Vanaf 2030 zijn alle nieuwe auto’s emissieloos1, voor een belangrijk deel zullen dat batterij-elektrische auto’s zijn. Die kunnen alleen rijden als de laadinfrastructuur op orde is. Om te zorgen dat er tijdig voldoende laadpunten zijn, is de Nationale Agenda Laadinfrastructuur (NAL) opgesteld, een bijlage van het nationale Klimaatakkoord.

Een van de afspraken is dat gemeenten zorgen voor een integrale laadvisie en plaatsingsbeleid. Voor gemeente Scherpenzeel geeft deze integrale laadvisie de komende jaren richting aan de ontwikkeling van een dekkend, toegankelijk, betaalbaar, en veilig netwerk van laadinfrastructuur voor alle elektrische voertuigen. Deze visie dient daarmee als basis om de plannen rondom de uitvoering en uitrol van laadinfra mee op te kunnen stellen.

 

1.2 Opgave

Met ongeveer 28 publieke en enkele private laadpunten2 in gemeente Scherpenzeel zijn de eerste stappen gezet. Maar we staan pas aan het begin van de transitie naar elektrisch vervoer. De verwachting is dat het aantal elektrische voertuigen op de weg de komende jaren fors gaat groeien, mede doordat er steeds meer betaalbare modellen beschikbaar zijn. Dit geldt voor personenauto’s én voor commerciële voertuigen, zoals bestelwagens.

 

De groei in het aantal laadpunten heeft een grote impact op het elektriciteitsnet en het beslag op de openbare ruimte. Belangrijk is dat de laadpunten zorgvuldig en tijdig worden ingepast. Ook moeten we keuzes maken in het type laadpunten dat we gaan plaatsen. Er zijn namelijk verschillende manieren om de laadbehoefte van EV-rijders op te lossen: bijvoorbeeld door reguliere laadpalen te plaatsen, door laadpleinen te realiseren of door snelladers een plek te geven. Deze laadoplossingen krijgen voor een deel een plek in de publieke ruimte, bijvoorbeeld voor inwoners die geen eigen oprit hebben of voor bezoekers aan onze gemeente. Een ander deel van de laadpunten krijgt plek in de private ruimte, bijvoorbeeld op bedrijventerreinen.

 

1.3 Doel en scope integrale laadvisie

Het doel van deze integrale laadvisie is om een strategie te bepalen waarmee tijdig een passende laadinfrastructuur voor alle elektrische voertuigen wordt gerealiseerd. Dit is belangrijk om de mobiliteit te verduurzamen en de CO2-uitstoot te verminderen.

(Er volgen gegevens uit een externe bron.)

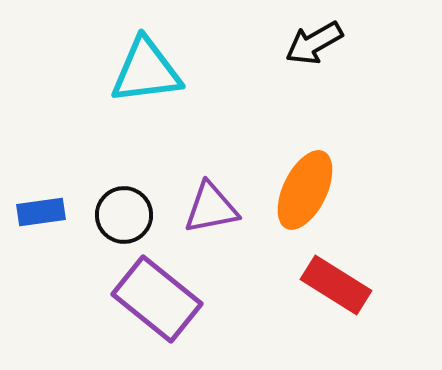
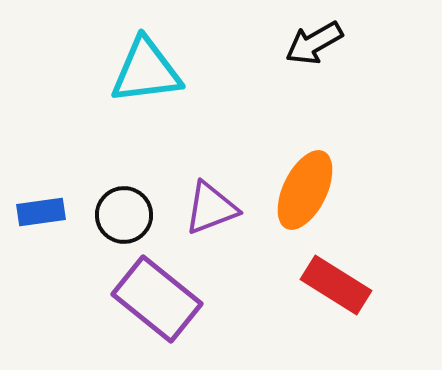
purple triangle: rotated 10 degrees counterclockwise
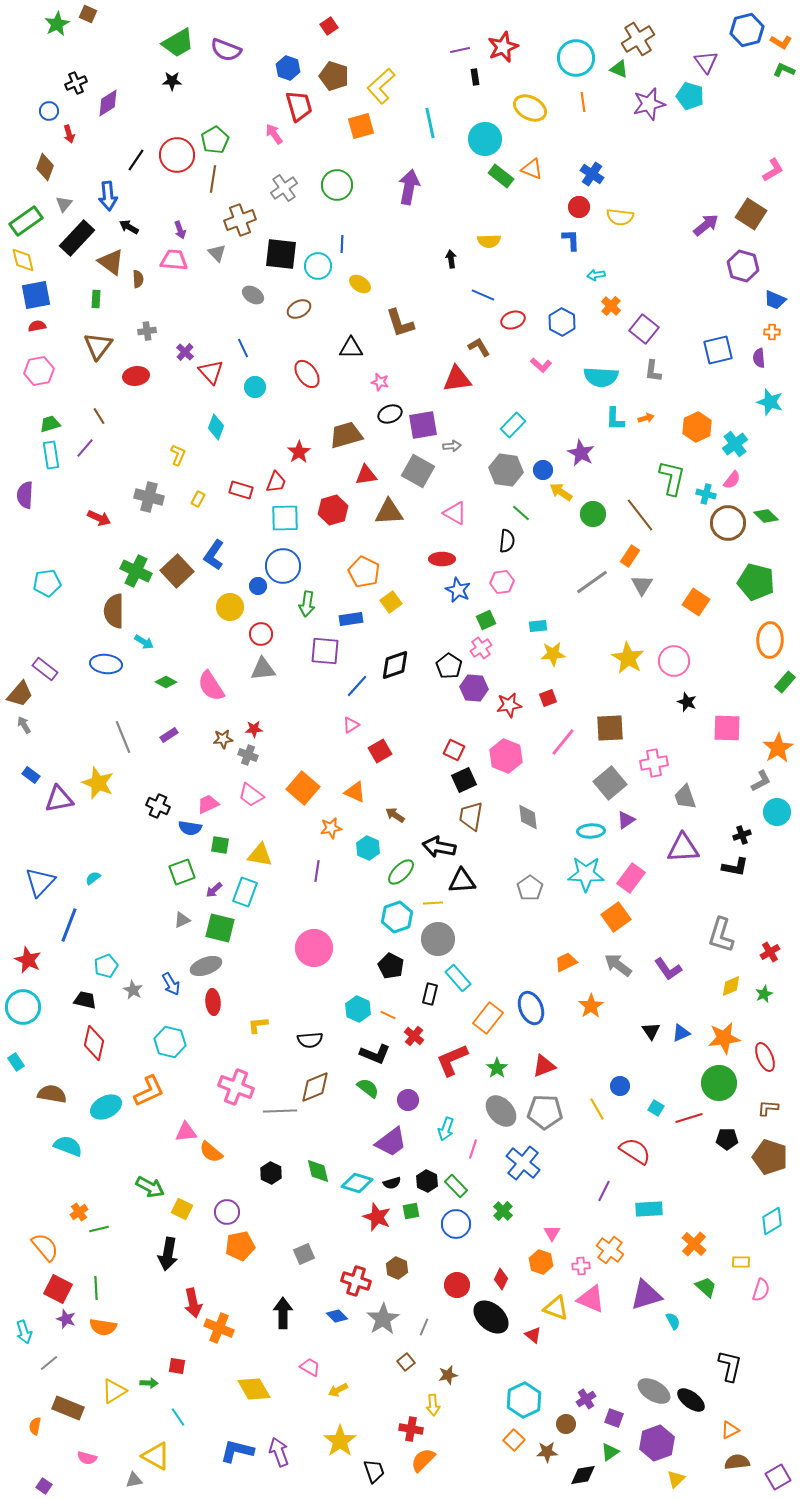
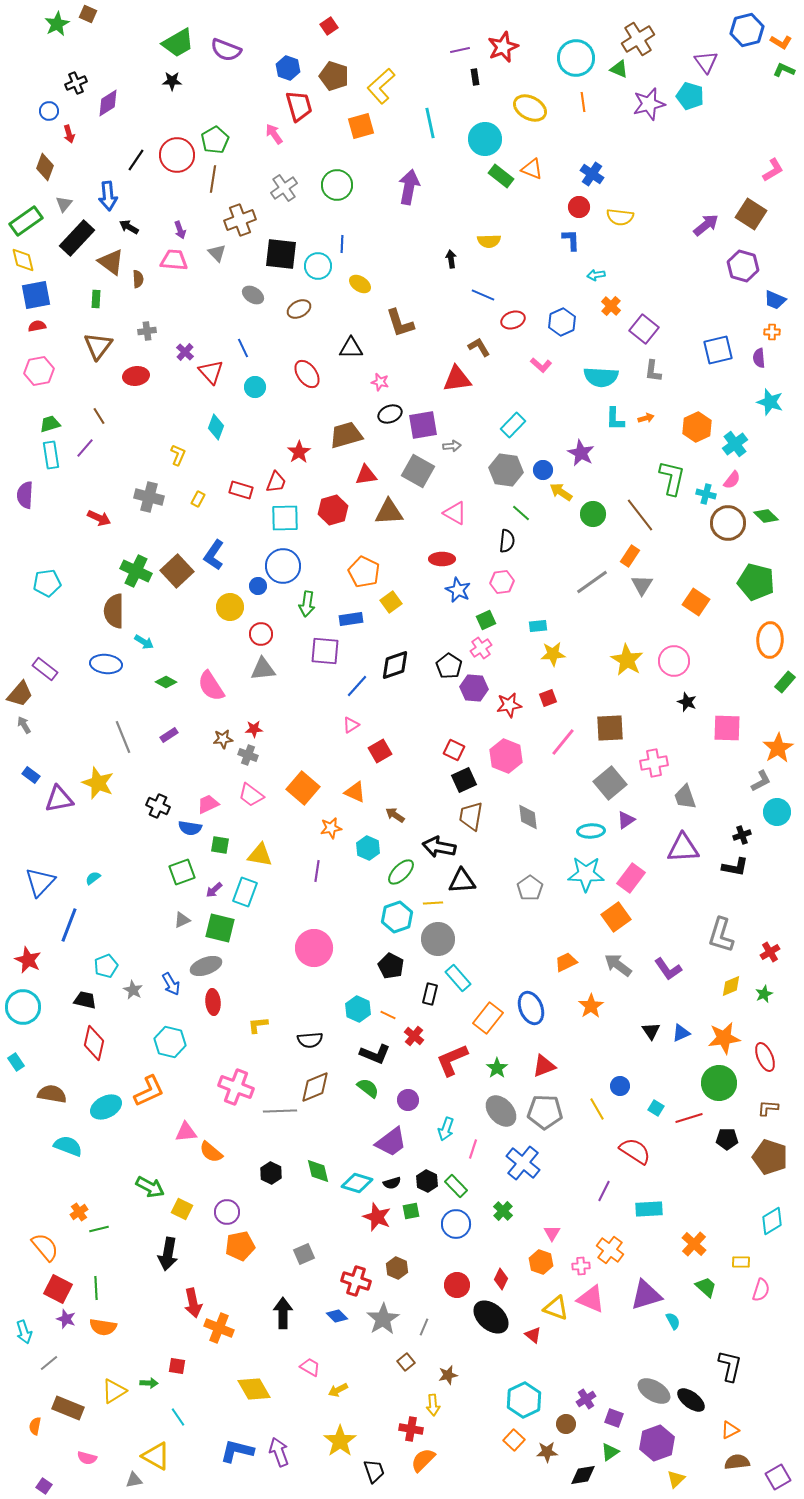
blue hexagon at (562, 322): rotated 8 degrees clockwise
yellow star at (628, 658): moved 1 px left, 2 px down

We willen met deze laadvisie in de toenemende laadvraag kunnen voorzien en richting geven aan de transitie naar elektrisch vervoer. We herijken onze visie elke twee jaar, zodat we nieuwe inzichten en ontwikkelingen tijdig kunnen meenemen en op elk moment een passende laadinfrastructuur hebben. Met de laadvisie nemen we regie op het plaatsen en opschalen van de laadoplossingen die nodig zijn. Op die manier zorgen we voor een goede inpassing in de openbare ruimte en het elektriciteitsnet en willen we onze inwoners, bezoekers en bedrijven vertrouwen geven om de stap naar elektrisch vervoer te maken.

 

Deze laadvisie richt zich op de volgende gebruikersgroepen: personenvervoer (personenauto’s woon-werk en bezoekers). We laten vooralsnog buiten beschouwing: doelgroepenvervoer/taxi’s/openbaar vervoer/lichte logistieke voertuigen/zware logistieke voertuigen/mobiele werktuigen.3

 

De overstap naar elektrisch rijden verloopt niet voor alle gebruikersgroepen en typen voertuigen in hetzelfde tempo. Voor personenvervoer is de overstap al volop gaande en hebben we redelijk zicht op wat er nodig is. Voor bijvoorbeeld zwaar vrachtvervoer is nog onzeker in hoeverre elektrisch rijden uitkomst biedt en zo ja, wat de behoefte is aan laadinfrastructuur.

We herijken onze visie elke twee jaar, zodat we nieuwe inzichten en ontwikkelingen tijdig kunnen meenemen en op elk moment een passende laadinfrastructuur hebben.

 

Naast elektrische voertuigen zet zowel Nederland als Europa in op waterstof als energiedrager en ‘brandstof’ voor met name zware emissievrije voertuigen. De ontwikkeling van waterstof is nog niet zo ver als batterij-elektrisch. Het aanbod vulpunten, betaalbare voertuigen en groene waterstof is nog heel beperkt en erg duur. We volgen de ontwikkelingen, in deze laavisie gaan we hier nog niet op in.

 

1.4 Uitgangspunten voor de uitrol

Deze visie biedt de komende jaren houvast bij de realisatie van laadinfrastructuur. Om te zorgen dat laadinfrastructuur geen belemmering vormt voor de groei van elektrisch vervoer werken we aan een dekkend, toegankelijk, betaalbaar, en veilig netwerk van laadinfrastructuur:

 

  • Dekkend: We willen dat EV-rijders nooit lang hoeven te zoeken, voor ze een laadpaal tegenkomen.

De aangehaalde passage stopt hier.